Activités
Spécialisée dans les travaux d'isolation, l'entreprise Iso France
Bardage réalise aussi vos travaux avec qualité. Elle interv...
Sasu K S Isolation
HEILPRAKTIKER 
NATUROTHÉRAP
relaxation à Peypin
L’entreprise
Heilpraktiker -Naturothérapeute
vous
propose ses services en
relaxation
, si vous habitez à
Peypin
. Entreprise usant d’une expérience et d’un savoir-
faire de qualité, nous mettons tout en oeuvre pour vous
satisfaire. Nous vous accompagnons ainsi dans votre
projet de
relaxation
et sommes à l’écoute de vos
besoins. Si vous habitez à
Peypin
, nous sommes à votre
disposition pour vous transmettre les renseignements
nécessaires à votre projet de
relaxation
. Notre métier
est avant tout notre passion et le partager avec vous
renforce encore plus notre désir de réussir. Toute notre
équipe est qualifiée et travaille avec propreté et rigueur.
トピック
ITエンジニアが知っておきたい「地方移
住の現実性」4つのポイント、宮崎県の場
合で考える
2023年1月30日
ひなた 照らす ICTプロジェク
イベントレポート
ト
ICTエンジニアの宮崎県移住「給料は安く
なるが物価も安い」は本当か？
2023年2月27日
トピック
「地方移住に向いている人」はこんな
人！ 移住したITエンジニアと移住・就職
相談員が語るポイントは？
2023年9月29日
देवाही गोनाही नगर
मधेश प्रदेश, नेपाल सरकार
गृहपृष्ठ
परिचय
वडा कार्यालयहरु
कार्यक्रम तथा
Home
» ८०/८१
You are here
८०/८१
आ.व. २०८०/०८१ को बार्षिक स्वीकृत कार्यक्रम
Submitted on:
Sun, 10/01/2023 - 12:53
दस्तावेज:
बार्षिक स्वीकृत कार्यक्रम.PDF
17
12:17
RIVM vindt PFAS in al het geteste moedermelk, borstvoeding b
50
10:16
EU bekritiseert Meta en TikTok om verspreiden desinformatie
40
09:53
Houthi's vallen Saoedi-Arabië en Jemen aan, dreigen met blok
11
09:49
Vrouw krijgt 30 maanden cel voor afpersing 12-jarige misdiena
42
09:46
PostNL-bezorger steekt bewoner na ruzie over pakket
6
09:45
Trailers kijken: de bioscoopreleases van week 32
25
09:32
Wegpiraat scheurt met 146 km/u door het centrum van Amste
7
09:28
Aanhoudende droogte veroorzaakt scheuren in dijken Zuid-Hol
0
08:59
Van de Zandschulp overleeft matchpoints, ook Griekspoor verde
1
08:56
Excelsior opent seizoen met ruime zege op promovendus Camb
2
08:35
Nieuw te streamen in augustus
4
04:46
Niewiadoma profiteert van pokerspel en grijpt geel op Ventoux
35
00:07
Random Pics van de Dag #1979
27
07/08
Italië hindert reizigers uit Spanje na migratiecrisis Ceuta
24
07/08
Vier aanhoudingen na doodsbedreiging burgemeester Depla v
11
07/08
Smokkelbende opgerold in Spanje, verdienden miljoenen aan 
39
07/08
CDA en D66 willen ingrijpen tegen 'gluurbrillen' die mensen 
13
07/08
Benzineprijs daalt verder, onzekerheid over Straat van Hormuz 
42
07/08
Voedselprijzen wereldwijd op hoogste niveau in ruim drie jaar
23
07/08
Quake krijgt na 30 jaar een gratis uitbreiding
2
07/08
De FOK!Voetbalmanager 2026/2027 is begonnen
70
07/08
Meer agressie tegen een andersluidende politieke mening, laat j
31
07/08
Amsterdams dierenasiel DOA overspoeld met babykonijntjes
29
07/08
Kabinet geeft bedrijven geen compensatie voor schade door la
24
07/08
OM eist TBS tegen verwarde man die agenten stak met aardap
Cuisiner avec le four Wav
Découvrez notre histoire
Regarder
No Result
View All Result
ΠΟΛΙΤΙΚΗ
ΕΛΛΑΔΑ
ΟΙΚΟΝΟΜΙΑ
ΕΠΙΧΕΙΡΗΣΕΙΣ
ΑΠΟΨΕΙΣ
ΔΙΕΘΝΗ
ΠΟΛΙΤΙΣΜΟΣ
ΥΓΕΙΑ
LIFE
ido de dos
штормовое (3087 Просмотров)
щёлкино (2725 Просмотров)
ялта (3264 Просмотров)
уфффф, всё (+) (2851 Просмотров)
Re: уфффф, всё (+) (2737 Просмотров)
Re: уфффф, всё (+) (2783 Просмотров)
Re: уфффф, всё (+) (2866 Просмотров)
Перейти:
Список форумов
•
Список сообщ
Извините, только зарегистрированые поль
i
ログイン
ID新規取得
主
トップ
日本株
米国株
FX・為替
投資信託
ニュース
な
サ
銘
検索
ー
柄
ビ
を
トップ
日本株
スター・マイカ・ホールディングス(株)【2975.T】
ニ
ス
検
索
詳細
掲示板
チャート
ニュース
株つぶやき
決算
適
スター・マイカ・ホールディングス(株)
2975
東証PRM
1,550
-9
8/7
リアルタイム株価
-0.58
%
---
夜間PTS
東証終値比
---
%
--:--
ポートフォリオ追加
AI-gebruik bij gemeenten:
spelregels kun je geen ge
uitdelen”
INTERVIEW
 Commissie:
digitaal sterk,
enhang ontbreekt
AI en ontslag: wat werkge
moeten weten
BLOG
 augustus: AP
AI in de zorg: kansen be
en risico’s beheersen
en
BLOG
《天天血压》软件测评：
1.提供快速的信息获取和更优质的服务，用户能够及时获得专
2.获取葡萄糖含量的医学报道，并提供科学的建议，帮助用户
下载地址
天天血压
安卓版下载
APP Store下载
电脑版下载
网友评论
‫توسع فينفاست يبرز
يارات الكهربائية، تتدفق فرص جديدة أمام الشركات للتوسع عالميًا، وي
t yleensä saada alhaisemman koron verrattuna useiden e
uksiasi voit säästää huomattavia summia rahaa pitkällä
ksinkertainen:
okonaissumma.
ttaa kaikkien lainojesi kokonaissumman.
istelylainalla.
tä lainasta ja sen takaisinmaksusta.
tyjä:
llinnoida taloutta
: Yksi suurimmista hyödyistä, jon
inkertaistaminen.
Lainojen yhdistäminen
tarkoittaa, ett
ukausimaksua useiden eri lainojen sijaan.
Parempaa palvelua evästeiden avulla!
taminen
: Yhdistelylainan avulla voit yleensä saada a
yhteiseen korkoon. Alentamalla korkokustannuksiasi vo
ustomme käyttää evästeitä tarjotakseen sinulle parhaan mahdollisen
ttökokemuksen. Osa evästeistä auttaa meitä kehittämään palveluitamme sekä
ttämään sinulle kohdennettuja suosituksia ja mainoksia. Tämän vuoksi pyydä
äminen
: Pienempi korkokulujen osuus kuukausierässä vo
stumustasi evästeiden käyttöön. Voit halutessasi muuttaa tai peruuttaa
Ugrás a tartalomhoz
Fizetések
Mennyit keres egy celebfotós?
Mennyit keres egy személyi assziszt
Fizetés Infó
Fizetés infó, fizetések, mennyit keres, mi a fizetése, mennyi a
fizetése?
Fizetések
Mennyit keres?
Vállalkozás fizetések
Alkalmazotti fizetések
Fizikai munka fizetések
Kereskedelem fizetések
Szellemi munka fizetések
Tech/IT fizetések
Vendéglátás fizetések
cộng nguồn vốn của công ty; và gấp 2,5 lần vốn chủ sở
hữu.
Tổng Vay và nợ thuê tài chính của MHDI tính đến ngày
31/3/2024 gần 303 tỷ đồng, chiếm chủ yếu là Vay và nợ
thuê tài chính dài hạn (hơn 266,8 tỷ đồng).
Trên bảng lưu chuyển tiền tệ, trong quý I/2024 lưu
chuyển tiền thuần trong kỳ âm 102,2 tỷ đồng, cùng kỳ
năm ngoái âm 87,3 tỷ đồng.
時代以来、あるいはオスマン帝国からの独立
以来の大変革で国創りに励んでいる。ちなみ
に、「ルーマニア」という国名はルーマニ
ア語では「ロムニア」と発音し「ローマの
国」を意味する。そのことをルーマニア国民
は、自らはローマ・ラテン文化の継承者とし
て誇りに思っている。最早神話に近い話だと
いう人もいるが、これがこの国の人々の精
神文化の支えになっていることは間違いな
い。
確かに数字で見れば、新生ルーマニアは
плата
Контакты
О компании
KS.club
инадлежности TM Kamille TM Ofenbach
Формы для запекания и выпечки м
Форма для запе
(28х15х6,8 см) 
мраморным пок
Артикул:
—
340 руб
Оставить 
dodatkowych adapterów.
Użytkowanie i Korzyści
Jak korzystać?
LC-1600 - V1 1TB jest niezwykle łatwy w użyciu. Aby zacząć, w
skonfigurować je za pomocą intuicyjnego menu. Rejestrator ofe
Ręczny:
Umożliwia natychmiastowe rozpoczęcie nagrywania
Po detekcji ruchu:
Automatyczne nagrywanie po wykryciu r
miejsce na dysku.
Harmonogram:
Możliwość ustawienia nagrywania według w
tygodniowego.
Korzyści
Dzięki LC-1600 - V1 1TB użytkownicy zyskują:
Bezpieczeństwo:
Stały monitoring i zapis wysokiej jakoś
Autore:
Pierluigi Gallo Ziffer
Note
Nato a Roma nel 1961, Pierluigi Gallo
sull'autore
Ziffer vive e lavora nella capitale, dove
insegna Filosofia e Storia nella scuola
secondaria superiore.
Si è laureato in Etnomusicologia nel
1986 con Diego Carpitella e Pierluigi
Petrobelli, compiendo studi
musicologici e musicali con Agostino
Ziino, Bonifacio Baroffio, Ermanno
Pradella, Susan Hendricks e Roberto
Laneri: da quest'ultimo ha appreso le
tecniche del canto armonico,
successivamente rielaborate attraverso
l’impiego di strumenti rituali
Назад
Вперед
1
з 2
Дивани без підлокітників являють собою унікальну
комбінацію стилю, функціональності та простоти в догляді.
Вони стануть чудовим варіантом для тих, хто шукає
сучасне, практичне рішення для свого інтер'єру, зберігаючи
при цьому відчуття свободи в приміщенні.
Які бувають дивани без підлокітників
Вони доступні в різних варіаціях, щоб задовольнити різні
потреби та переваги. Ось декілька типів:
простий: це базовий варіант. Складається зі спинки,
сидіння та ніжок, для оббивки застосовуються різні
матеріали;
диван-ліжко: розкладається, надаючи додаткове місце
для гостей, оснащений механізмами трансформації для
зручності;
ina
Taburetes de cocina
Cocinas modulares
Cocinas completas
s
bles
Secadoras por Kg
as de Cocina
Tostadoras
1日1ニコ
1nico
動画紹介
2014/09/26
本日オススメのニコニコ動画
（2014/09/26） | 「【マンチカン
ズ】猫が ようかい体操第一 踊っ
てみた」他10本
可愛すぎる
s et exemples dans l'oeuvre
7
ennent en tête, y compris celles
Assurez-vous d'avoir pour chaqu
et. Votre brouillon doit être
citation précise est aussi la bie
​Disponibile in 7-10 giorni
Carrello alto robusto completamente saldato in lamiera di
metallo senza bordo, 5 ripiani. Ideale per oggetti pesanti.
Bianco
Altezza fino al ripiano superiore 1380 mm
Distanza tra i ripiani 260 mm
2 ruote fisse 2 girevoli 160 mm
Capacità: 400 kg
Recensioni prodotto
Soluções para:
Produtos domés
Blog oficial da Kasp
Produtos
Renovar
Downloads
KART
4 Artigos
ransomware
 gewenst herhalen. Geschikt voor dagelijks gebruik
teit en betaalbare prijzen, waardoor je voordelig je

• • • • •

Work to complete »
Starting at the line above that holds "Kabinet geeft bedrijven" and ending at the line that holds "AI en ontslag: wat werkge", transcribe each line exactly and include no other lines.

Finished task »
Kabinet geeft bedrijven geen compensatie voor schade door la
24
07/08
OM eist TBS tegen verwarde man die agenten stak met aardap
Cuisiner avec le four Wav
Découvrez notre histoire
Regarder
No Result
View All Result
ΠΟΛΙΤΙΚΗ
ΕΛΛΑΔΑ
ΟΙΚΟΝΟΜΙΑ
ΕΠΙΧΕΙΡΗΣΕΙΣ
ΑΠΟΨΕΙΣ
ΔΙΕΘΝΗ
ΠΟΛΙΤΙΣΜΟΣ
ΥΓΕΙΑ
LIFE
ido de dos
штормовое (3087 Просмотров)
щёлкино (2725 Просмотров)
ялта (3264 Просмотров)
уфффф, всё (+) (2851 Просмотров)
Re: уфффф, всё (+) (2737 Просмотров)
Re: уфффф, всё (+) (2783 Просмотров)
Re: уфффф, всё (+) (2866 Просмотров)
Перейти:
Список форумов
•
Список сообщ
Извините, только зарегистрированые поль
i
ログイン
ID新規取得
主
トップ
日本株
米国株
FX・為替
投資信託
ニュース
な
サ
銘
検索
ー
柄
ビ
を
トップ
日本株
スター・マイカ・ホールディングス(株)【2975.T】
ニ
ス
検
索
詳細
掲示板
チャート
ニュース
株つぶやき
決算
適
スター・マイカ・ホールディングス(株)
2975
東証PRM
1,550
-9
8/7
リアルタイム株価
-0.58
%
---
夜間PTS
東証終値比
---
%
--:--
ポートフォリオ追加
AI-gebruik bij gemeenten:
spelregels kun je geen ge
uitdelen”
INTERVIEW
 Commissie:
digitaal sterk,
enhang ontbreekt
AI en ontslag: wat werkge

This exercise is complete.